A national regulatory framework designed to prevent and limit indoor tanning is needed to alleviate the cancer burden and reduce the billions in financial costs from preventable skin cancer, according to two Georgetown University public health experts.
In 2014, the US Food and Drug Administration published a new rule changing indoor tanning machines to class II devices. As a class II device, manufacturers are now required to submit a premarket notification before tanning devices are available for consumer use.
“The indoor tanning device regulations are not commensurate to those of other regulated products that are known carcinogens with very little or no therapeutic benefit, write Darren Mays, PhD, MPH, an assistant professor of oncology at Georgetown Lombardi Comprehensive Cancer Center in Washington and John Kraemer, JD, MPH, an assistant professor of health systems administration at Georgetown University School of Nursing & Health Studies and a scholar at the O’Neill Institute for National and Global Health Law, at Georgetown University.
The article appears in JAMA.
The Bright Side
State and local policies can be confusing due to lack of uniformity across state lines. For example, more than 40 states and several county and local governments have implemented policies such as age restrictions or parental permission requirements targeting indoor tanning among minors, but specific policies vary.

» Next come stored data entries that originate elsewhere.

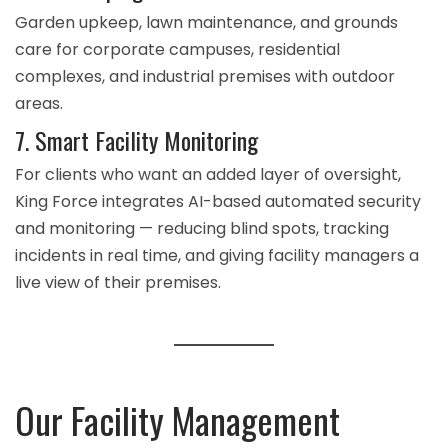
Garden upkeep, lawn maintenance, and grounds
care for corporate campuses, residential
complexes, and industrial premises with outdoor
areas.
7. Smart Facility Monitoring
For clients who want an added layer of oversight,
King Force integrates
AI-based automated security
and monitoring
— reducing blind spots, tracking
incidents in real time, and giving facility managers a
live view of their premises.
Our Facility Management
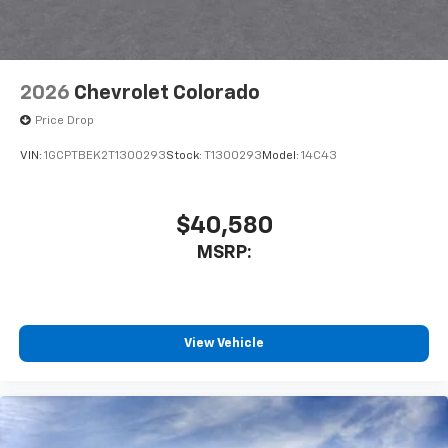
2026
Chevrolet Colorado
Price Drop
VIN:
1GCPTBEK2T1300293
Stock:
T1300293
Model:
14C43
$40,580
MSRP:
View Vehicle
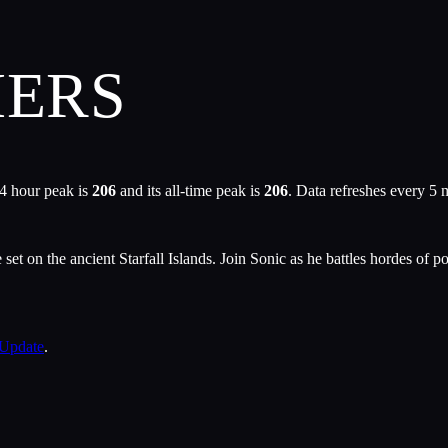
IERS
4 hour peak is
206
and its all-time peak is
206
. Data refreshes every 5 
et on the ancient Starfall Islands. Join Sonic as he battles hordes of 
 Update
.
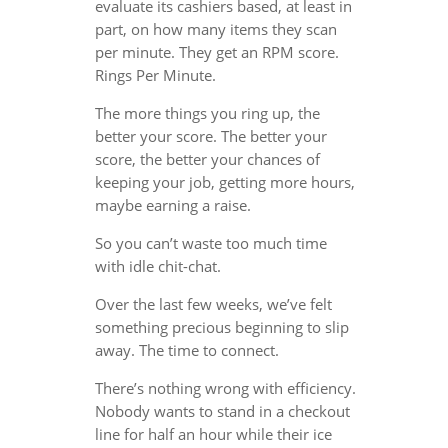
evaluate its cashiers based, at least in
part, on how many items they scan
per minute. They get an RPM score.
Rings Per Minute.
The more things you ring up, the
better your score. The better your
score, the better your chances of
keeping your job, getting more hours,
maybe earning a raise.
So you can’t waste too much time
with idle chit-chat.
Over the last few weeks, we’ve felt
something precious beginning to slip
away. The time to connect.
There’s nothing wrong with efficiency.
Nobody wants to stand in a checkout
line for half an hour while their ice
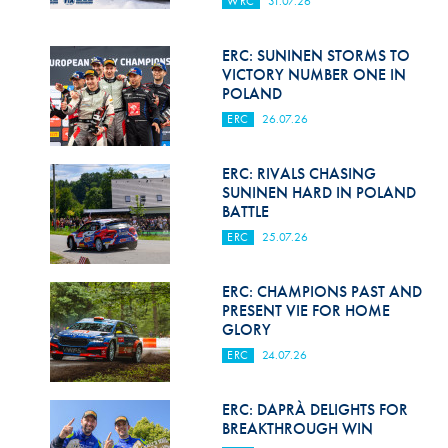
WRC
31.07.26
Hill Climb Safety
Medical
ERC: SUNINEN STORMS TO
VICTORY NUMBER ONE IN
Rescue
POLAND
ERC
26.07.26
World Accident Database
Anti-Doping
ERC: RIVALS CHASING
SUNINEN HARD IN POLAND
BATTLE
Anti-Alcohol
ERC
25.07.26
FIA Volunteers & Officials
ERC: CHAMPIONS PAST AND
Disability & Accessibility
PRESENT VIE FOR HOME
GLORY
ERC
24.07.26
ERC: DAPRÀ DELIGHTS FOR
BREAKTHROUGH WIN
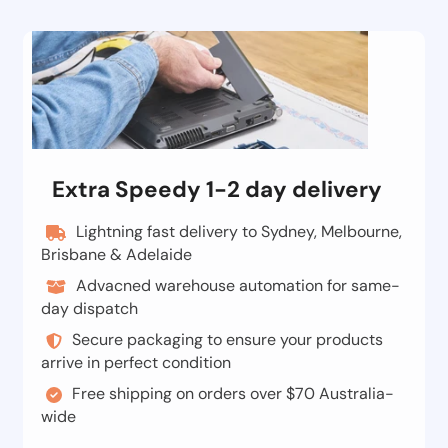
Extra Speedy 1-2 day delivery
Lightning fast delivery to Sydney, Melbourne,
Brisbane & Adelaide
Advacned warehouse automation for same-
day dispatch
Secure packaging to ensure your products
arrive in perfect condition
Free shipping on orders over $70 Australia-
wide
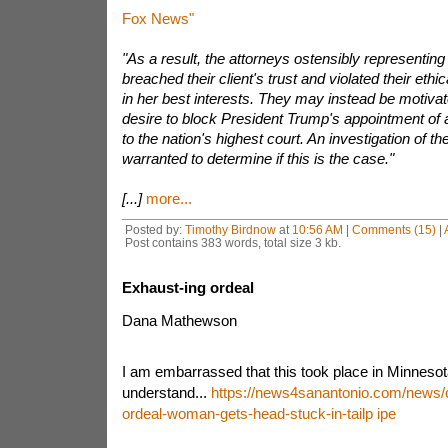
Fox News"
"As a result, the attorneys ostensibly representi
breached their client's trust and violated their ethic
in her best interests. They may instead be motivat
desire to block President Trump's appointment of 
to the nation's highest court. An investigation of th
warranted to determine if this is the case."
[...]
more...
Posted by:
Timothy Birdnow
at
10:56 AM
|
Comments (15)
|
Post contains 383 words, total size 3 kb.
Exhaust-ing ordeal
Dana Mathewson
I am embarrassed that this took place in Minnesota
understand...
https://news4sanantonio.com/news/o
ordeal-woman-gets-head-stuck-in-tailp ipe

And herein lies the opportunity.
“This could encourage the tanning industry to favor federal regulation, trading regulatory requirements for certainty—an approach that has been previously used to create national toy safety standards and an underlying basis for uniform national auto safety standards,” explain Mays and Kraemer.
Such legislation “may produce comprehensive national policies to prevent and reduce skin cancer caused by indoor tanning comparable to those for other cancer risk behaviors.”